*** Opening of Extracted material ***
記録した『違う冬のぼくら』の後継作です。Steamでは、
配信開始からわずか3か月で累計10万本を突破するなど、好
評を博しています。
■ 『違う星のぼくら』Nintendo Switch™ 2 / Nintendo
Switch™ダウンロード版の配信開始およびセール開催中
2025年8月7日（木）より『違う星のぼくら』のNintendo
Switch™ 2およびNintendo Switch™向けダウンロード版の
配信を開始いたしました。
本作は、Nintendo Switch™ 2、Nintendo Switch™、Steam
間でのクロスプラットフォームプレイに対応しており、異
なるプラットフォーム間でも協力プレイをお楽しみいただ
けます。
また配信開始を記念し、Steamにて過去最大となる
*** Close of Extracted material ***
*** Opening of Extracted material ***
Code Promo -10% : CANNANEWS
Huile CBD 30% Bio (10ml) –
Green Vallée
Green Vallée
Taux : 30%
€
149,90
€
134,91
*** Close of Extracted material ***
*** Opening of Extracted material ***
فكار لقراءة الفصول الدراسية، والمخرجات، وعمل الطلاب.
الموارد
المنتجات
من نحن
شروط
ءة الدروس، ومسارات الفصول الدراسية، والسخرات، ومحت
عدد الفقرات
*** Close of Extracted material ***
▶ [Exercise details]:
Show, from the records above, every line that includes "الفصول".

▶ [Output]:
فكار لقراءة الفصول الدراسية، والمخرجات، وعمل الطلاب.
ءة الدروس، ومسارات الفصول الدراسية، والسخرات، ومحت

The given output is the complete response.